→ Exercise brief
Apart from the pictures, every part of the records below gets retyped exactly.

→ Records provided
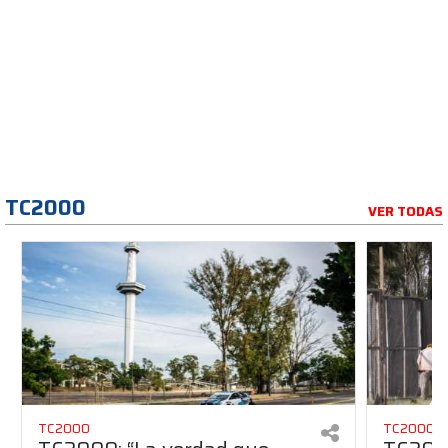
TC2000
VER TODAS
TC2000
TC2000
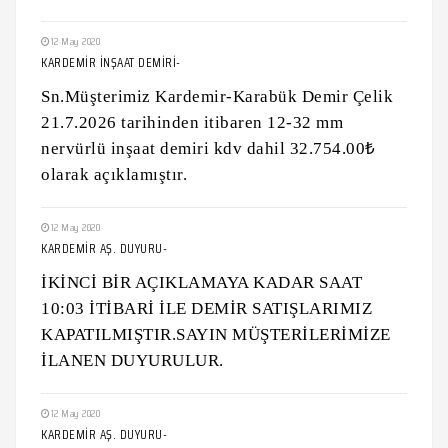
12 May 2020
KARDEMİR İNŞAAT DEMİRİ-
Sn.Müşterimiz Kardemir-Karabük Demir Çelik
21.7.2026 tarihinden itibaren 12-32 mm
nervürlü inşaat demiri kdv dahil 32.754.00₺
olarak açıklamıştır.
12 May 2020
KARDEMİR AŞ. DUYURU-
İKİNCİ BİR AÇIKLAMAYA KADAR SAAT
10:03 İTİBARİ İLE DEMİR SATIŞLARIMIZ
KAPATILMIŞTIR.SAYIN MÜŞTERİLERİMİZE
İLANEN DUYURULUR.
12 May 2020
KARDEMİR AŞ. DUYURU-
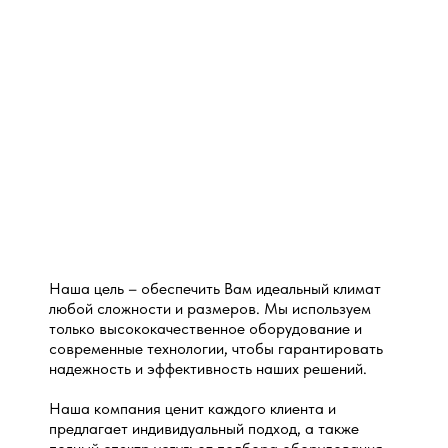
Наша цель – обеспечить Вам идеальный климат
любой сложности и размеров. Мы используем
только высококачественное оборудование и
современные технологии, чтобы гарантировать
надежность и эффективность наших решений.
Наша компания ценит каждого клиента и
предлагает индивидуальный подход, а также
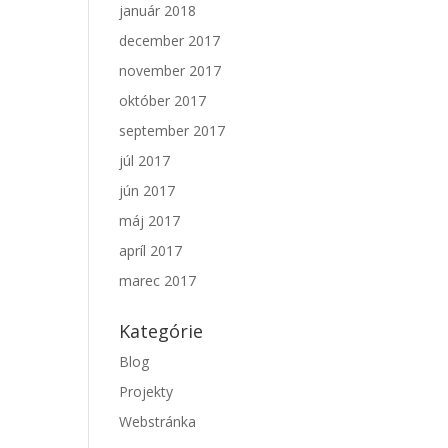
január 2018
december 2017
november 2017
október 2017
september 2017
júl 2017
jún 2017
máj 2017
apríl 2017
marec 2017
Kategórie
Blog
Projekty
Webstránka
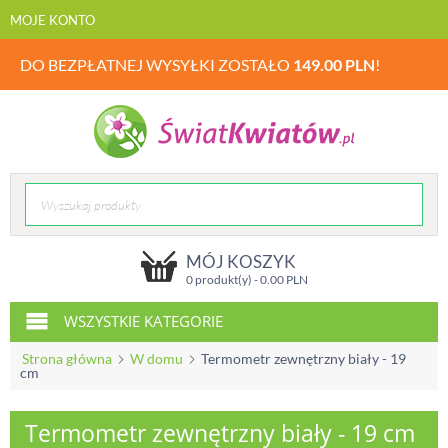
MOJE KONTO
DO BEZPŁATNEJ WYSYŁKI ZOSTAŁO
149.00
PLN
!
MÓJ KOSZYK
0 produkt(y) -
0.00
PLN
WSZYSTKIE KATEGORIE
Strona główna
W domu
Termometr zewnętrzny biały - 19
cm
Termometr zewnętrzny biały - 19 cm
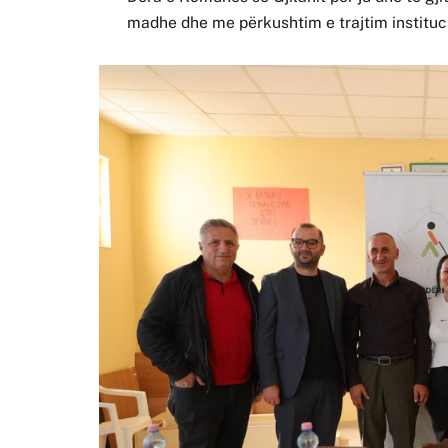
madhe dhe me përkushtim e trajtim instituc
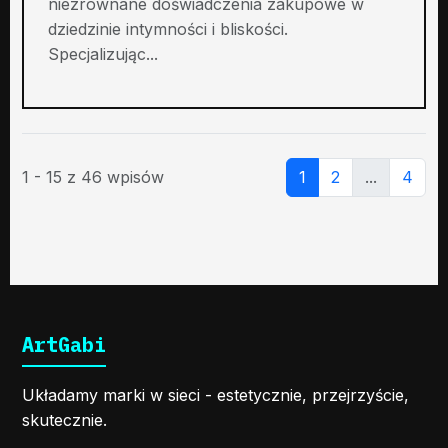
niezrównane doświadczenia zakupowe w
dziedzinie intymności i bliskości.
Specjalizując...
1 - 15 z 46 wpisów
1
2
...
4
ArtGabi
Układamy marki w sieci - estetycznie, przejrzyście,
skutecznie.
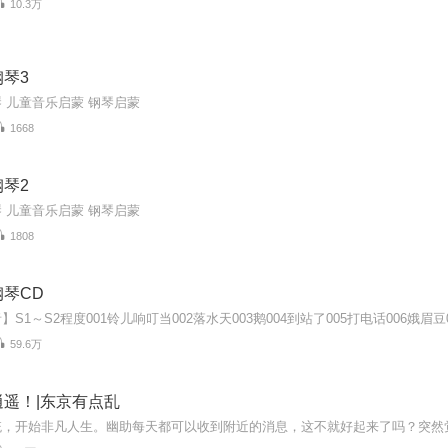
10.3万
琴3
 儿童音乐启蒙 钢琴启蒙
1668
琴2
 儿童音乐启蒙 钢琴启蒙
1808
琴CD
59.6万
遥！|东京有点乱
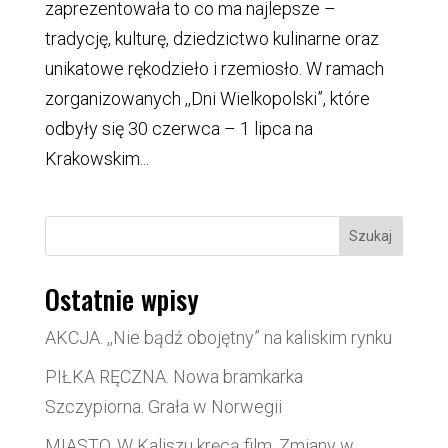
zaprezentowała to co ma najlepsze –
tradycję, kulturę, dziedzictwo kulinarne oraz
unikatowe rękodzieło i rzemiosło. W ramach
zorganizowanych ,,Dni Wielkopolski”, które
odbyły się 30 czerwca – 1 lipca na
Krakowskim...
Szukaj
Ostatnie wpisy
AKCJA. ,,Nie bądź obojętny” na kaliskim rynku
PIŁKA RĘCZNA. Nowa bramkarka
Szczypiorna. Grała w Norwegii
MIASTO. W Kaliszu kręcą film. Zmiany w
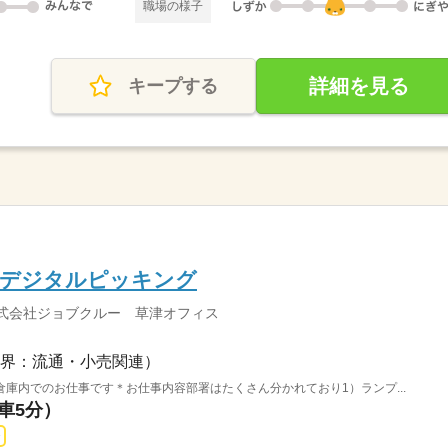
職場の様子
詳細を見る
キープする
でデジタルピッキング
式会社ジョブクルー 草津オフィス
界：流通・小売関連）
庫内でのお仕事です＊お仕事内容部署はたくさん分かれており1）ランプ...
（車5分）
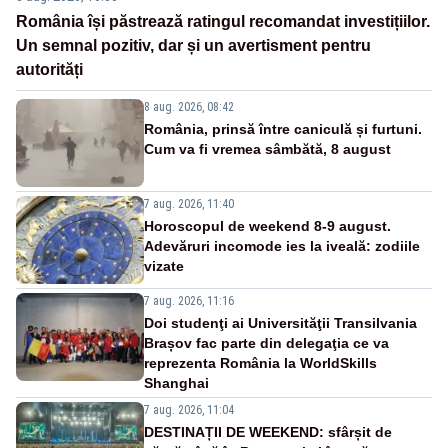
România își păstrează ratingul recomandat investițiilor.
Un semnal pozitiv, dar și un avertisment pentru
autorități
8 aug. 2026, 08:42
România, prinsă între caniculă și furtuni.
Cum va fi vremea sâmbătă, 8 august
7 aug. 2026, 11:40
Horoscopul de weekend 8-9 august.
Adevăruri incomode ies la iveală: zodiile
vizate
7 aug. 2026, 11:16
Doi studenţi ai Universităţii Transilvania
Brașov fac parte din delegaţia ce va
reprezenta România la WorldSkills
Shanghai
7 aug. 2026, 11:04
DESTINAȚII DE WEEKEND: sfârșit de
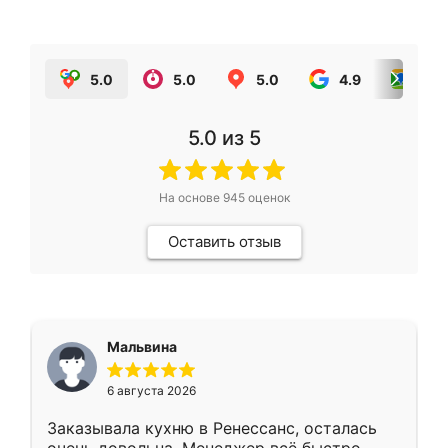
5.0
5.0
5.0
4.9
5.0
5.0
из 5
На основе
945
оценок
Оставить отзыв
Мальвина
6 августа 2026
Заказывала кухню в Ренессанс, осталась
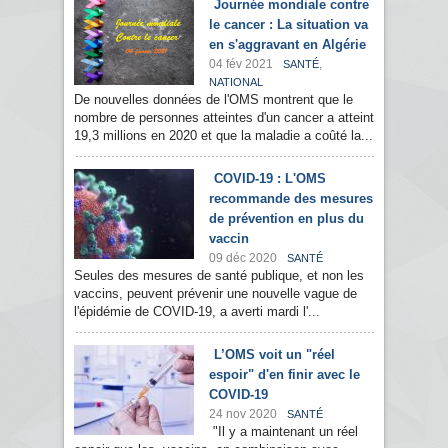
Journée mondiale contre
le cancer : La situation va
en s'aggravant en Algérie
04 fév 2021
,
SANTÉ
NATIONAL
De nouvelles données de l'OMS montrent que le
nombre de personnes atteintes d'un cancer a atteint
19,3 millions en 2020 et que la maladie a coûté la...
COVID-19 : L'OMS
recommande des mesures
de prévention en plus du
vaccin
09 déc 2020
SANTÉ
Seules des mesures de santé publique, et non les
vaccins, peuvent prévenir une nouvelle vague de
l'épidémie de COVID-19, a averti mardi l'...
L’OMS voit un "réel
espoir" d'en finir avec le
COVID-19
24 nov 2020
SANTÉ
"Il y a maintenant un réel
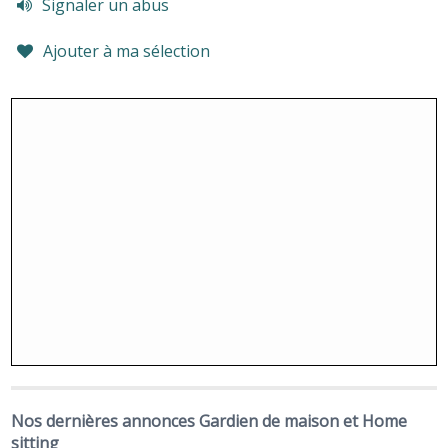
Signaler un abus
Ajouter à ma sélection
Nos dernières annonces Gardien de maison et Home
sitting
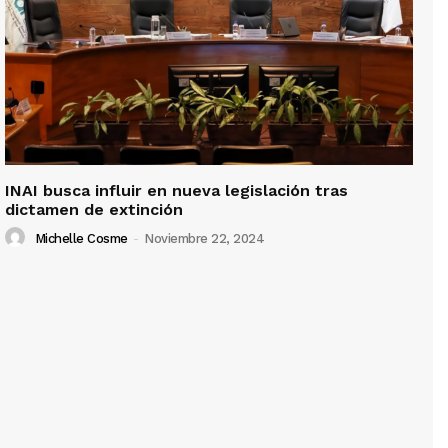
INAI busca influir en nueva legislación tras
dictamen de extinción
Michelle Cosme
-
Noviembre 22, 2024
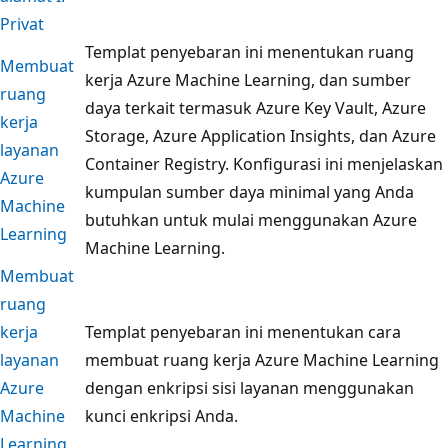
Privat
Templat penyebaran ini menentukan ruang
Membuat
kerja Azure Machine Learning, dan sumber
ruang
daya terkait termasuk Azure Key Vault, Azure
kerja
Storage, Azure Application Insights, dan Azure
layanan
Container Registry. Konfigurasi ini menjelaskan
Azure
kumpulan sumber daya minimal yang Anda
Machine
butuhkan untuk mulai menggunakan Azure
Learning
Machine Learning.
Membuat
ruang
kerja
Templat penyebaran ini menentukan cara
layanan
membuat ruang kerja Azure Machine Learning
Azure
dengan enkripsi sisi layanan menggunakan
Machine
kunci enkripsi Anda.
Learning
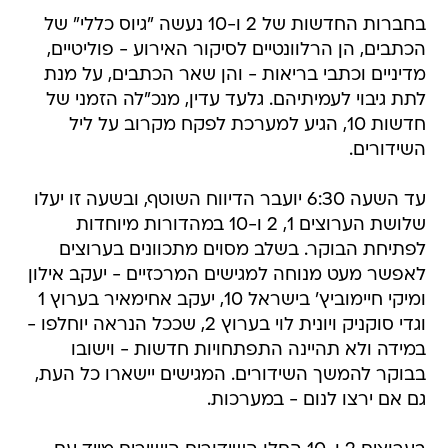
בחברות החדשות של 2 ו-10 נעשה "גיוס כללי" של
הכתבים, הן הרלוונטיים לסיקור האירוע - פוליטיים,
מדיניים וכתבי בריאות - והן שאר הכתבים, על מנת
לתת גיבוי לעמיתיהם. גלעד עדין, מנכ"לה הזמני של
חדשות 10, הגיע למערכת לפקח מקרוב על ליל
השידורים.
עד השעה 6:30 יועבר הדיווח השוטף, ובשעה זו יעלו
שלושת הערוצים 1, 2 ו-10 במהדורות מיוחדות
לפתיחת הבוקר. בשלב מסוים מתכוונים בערוצים
לאפשר מעט מנוחה למגישים המרכזיים - יעקב אילון
ומיקי חיימוביץ' בישראל 10, יעקב אחימאיר בערוץ 1
וגדי סוקניק ויונית לוי בערוץ 2, שככל הנראה יוחלפו -
במידה ולא תהיינה התפתחויות חדשות - וישובו
בבוקר להמשך השידורים. המגישים יישארו כל העת,
גם אם ירצו לנום - במערכות.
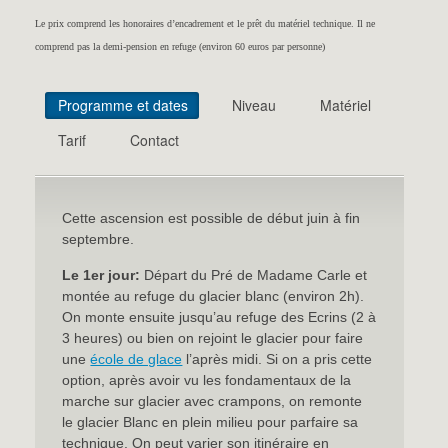
Le prix comprend les honoraires d’encadrement et le prêt du matériel technique. Il ne
comprend pas la demi-pension en refuge (environ 60 euros par personne)
Programme et dates
Niveau
Matériel
Tarif
Contact
Cette ascension est possible de début juin à fin
septembre.
Le 1er jour:
Départ du Pré de Madame Carle et
montée au refuge du glacier blanc (environ 2h).
On monte ensuite jusqu’au refuge des Ecrins (2 à
3 heures) ou bien on rejoint le glacier pour faire
une
école de glace
l’après midi. Si on a pris cette
option, après avoir vu les fondamentaux de la
marche sur glacier avec crampons, on remonte
le glacier Blanc en plein milieu pour parfaire sa
technique. On peut varier son itinéraire en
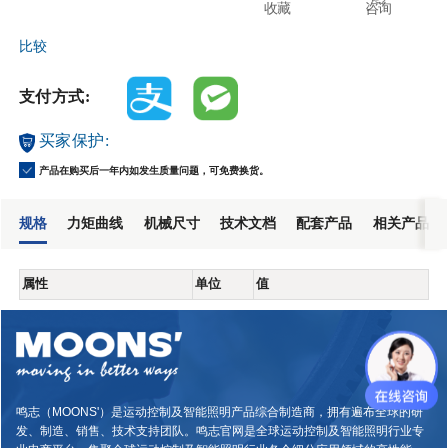
收藏
咨询
比较
支付方式:
买家保护:
产品在购买后一年内如发生质量问题，可免费换货。
规格
力矩曲线
机械尺寸
技术文档
配套产品
相关产品
属性
单位
值
鸣志（MOONS'）是运动控制及智能照明产品综合制造商，拥有遍布全球的研
发、制造、销售、技术支持团队。鸣志官网是全球运动控制及智能照明行业专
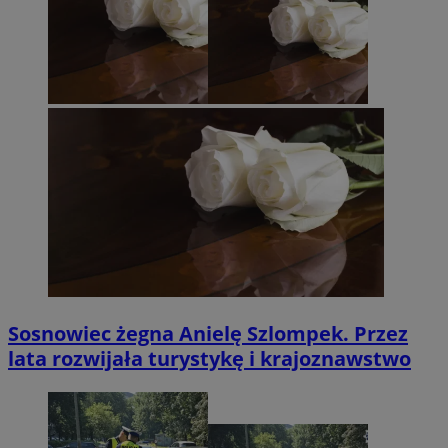
Sosnowiec żegna Anielę Szlompek. Przez
lata rozwijała turystykę i krajoznawstwo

→ Task solution
TC2000
VER TODAS
TC2000
TC2000
12 May 2020
KARDEMİR İNŞAAT DEMİRİ-
Sn.Müşterimiz Kardemir-Karabük Demir Çelik
21.7.2026 tarihinden itibaren 12-32 mm
nervürlü inşaat demiri kdv dahil 32.754.00₺
olarak açıklamıştır.
12 May 2020
KARDEMİR AŞ. DUYURU-
İKİNCİ BİR AÇIKLAMAYA KADAR SAAT
10:03 İTİBARİ İLE DEMİR SATIŞLARIMIZ
KAPATILMIŞTIR.SAYIN MÜŞTERİLERİMİZE
İLANEN DUYURULUR.
12 May 2020
KARDEMİR AŞ. DUYURU-
Наша цель – обеспечить Вам идеальный климат
любой сложности и размеров. Мы используем
только высококачественное оборудование и
современные технологии, чтобы гарантировать
надежность и эффективность наших решений.
Наша компания ценит каждого клиента и
предлагает индивидуальный подход, а также
január 2018
december 2017
november 2017
október 2017
september 2017
júl 2017
jún 2017
máj 2017
apríl 2017
marec 2017
Kategórie
Blog
Projekty
Webstránka
MOJE KONTO
DO BEZPŁATNEJ WYSYŁKI ZOSTAŁO
149.00
PLN
!
MÓJ KOSZYK
0 produkt(y) -
0.00
PLN
WSZYSTKIE KATEGORIE
Strona główna
W domu
Termometr zewnętrzny biały - 19
cm
Termometr zewnętrzny biały - 19 cm
madhe dhe me përkushtim e trajtim instituc
niezrównane doświadczenia zakupowe w
dziedzinie intymności i bliskości.
Specjalizując...
1 - 15 z 46 wpisów
1
2
...
4
ArtGabi
Układamy marki w sieci - estetycznie, przejrzyście,
skutecznie.
10.3万
琴3
 儿童音乐启蒙 钢琴启蒙
1668
琴2
 儿童音乐启蒙 钢琴启蒙
1808
琴CD
59.6万
遥！|东京有点乱
zaprezentowała to co ma najlepsze –
tradycję, kulturę, dziedzictwo kulinarne oraz
unikatowe rękodzieło i rzemiosło. W ramach
zorganizowanych ,,Dni Wielkopolski”, które
odbyły się 30 czerwca – 1 lipca na
Krakowskim...
Szukaj
Ostatnie wpisy
AKCJA. ,,Nie bądź obojętny” na kaliskim rynku
PIŁKA RĘCZNA. Nowa bramkarka
Szczypiorna. Grała w Norwegii
MIASTO. W Kaliszu kręcą film. Zmiany w
職場の様子
詳細を見る
キープする
でデジタルピッキング
式会社ジョブクルー 草津オフィス
界：流通・小売関連）
庫内でのお仕事です＊お仕事内容部署はたくさん分かれており1）ランプ...
（車5分）
România își păstrează ratingul recomandat investițiilor.
Un semnal pozitiv, dar și un avertisment pentru
autorități
8 aug. 2026, 08:42
România, prinsă între caniculă și furtuni.
Cum va fi vremea sâmbătă, 8 august
7 aug. 2026, 11:40
Horoscopul de weekend 8-9 august.
Adevăruri incomode ies la iveală: zodiile
vizate
7 aug. 2026, 11:16
Doi studenţi ai Universităţii Transilvania
Brașov fac parte din delegaţia ce va
reprezenta România la WorldSkills
Shanghai
7 aug. 2026, 11:04
DESTINAȚII DE WEEKEND: sfârșit de
5.0
5.0
5.0
4.9
5.0
5.0
из 5
На основе
945
оценок
Оставить отзыв
Мальвина
6 августа 2026
Заказывала кухню в Ренессанс, осталась
Journée mondiale contre
le cancer : La situation va
en s'aggravant en Algérie
04 fév 2021
,
SANTÉ
NATIONAL
De nouvelles données de l'OMS montrent que le
nombre de personnes atteintes d'un cancer a atteint
19,3 millions en 2020 et que la maladie a coûté la...
COVID-19 : L'OMS
recommande des mesures
de prévention en plus du
vaccin
09 déc 2020
SANTÉ
Seules des mesures de santé publique, et non les
vaccins, peuvent prévenir une nouvelle vague de
l'épidémie de COVID-19, a averti mardi l'...
L’OMS voit un "réel
espoir" d'en finir avec le
COVID-19
24 nov 2020
SANTÉ
"Il y a maintenant un réel
Signaler un abus
Ajouter à ma sélection
Nos dernières annonces Gardien de maison et Home
sitting
INAI busca influir en nueva legislación tras
dictamen de extinción
Michelle Cosme
-
Noviembre 22, 2024
Privat
Templat penyebaran ini menentukan ruang
Membuat
kerja Azure Machine Learning, dan sumber
ruang
daya terkait termasuk Azure Key Vault, Azure
kerja
Storage, Azure Application Insights, dan Azure
layanan
Container Registry. Konfigurasi ini menjelaskan
Azure
kumpulan sumber daya minimal yang Anda
Machine
butuhkan untuk mulai menggunakan Azure
Learning
Machine Learning.
Membuat
ruang
kerja
Templat penyebaran ini menentukan cara
layanan
membuat ruang kerja Azure Machine Learning
Azure
dengan enkripsi sisi layanan menggunakan
Machine
kunci enkripsi Anda.
Learning
בחברות החדשות של 2 ו-10 נעשה "גיוס כללי" של
הכתבים, הן הרלוונטיים לסיקור האירוע - פוליטיים,
מדיניים וכתבי בריאות - והן שאר הכתבים, על מנת
לתת גיבוי לעמיתיהם. גלעד עדין, מנכ"לה הזמני של
חדשות 10, הגיע למערכת לפקח מקרוב על ליל
השידורים.
עד השעה 6:30 יועבר הדיווח השוטף, ובשעה זו יעלו
שלושת הערוצים 1, 2 ו-10 במהדורות מיוחדות
לפתיחת הבוקר. בשלב מסוים מתכוונים בערוצים
לאפשר מעט מנוחה למגישים המרכזיים - יעקב אילון
ומיקי חיימוביץ' בישראל 10, יעקב אחימאיר בערוץ 1
וגדי סוקניק ויונית לוי בערוץ 2, שככל הנראה יוחלפו -
במידה ולא תהיינה התפתחויות חדשות - וישובו
בבוקר להמשך השידורים. המגישים יישארו כל העת,
גם אם ירצו לנום - במערכות.
Le prix comprend les honoraires d’encadrement et le prêt du matériel technique. Il ne
comprend pas la demi-pension en refuge (environ 60 euros par personne)
Programme et dates
Niveau
Matériel
Tarif
Contact
Cette ascension est possible de début juin à fin
septembre.
Le 1er jour:
Départ du Pré de Madame Carle et
montée au refuge du glacier blanc (environ 2h).
On monte ensuite jusqu’au refuge des Ecrins (2 à
3 heures) ou bien on rejoint le glacier pour faire
une
école de glace
l’après midi. Si on a pris cette
option, après avoir vu les fondamentaux de la
marche sur glacier avec crampons, on remonte
le glacier Blanc en plein milieu pour parfaire sa
technique. On peut varier son itinéraire en
收藏
咨询
比较
支付方式:
买家保护:
产品在购买后一年内如发生质量问题，可免费换货。
规格
力矩曲线
机械尺寸
技术文档
配套产品
相关产品
属性
单位
值
鸣志（MOONS'）是运动控制及智能照明产品综合制造商，拥有遍布全球的研
发、制造、销售、技术支持团队。鸣志官网是全球运动控制及智能照明行业专
Sosnowiec żegna Anielę Szlompek. Przez
lata rozwijała turystykę i krajoznawstwo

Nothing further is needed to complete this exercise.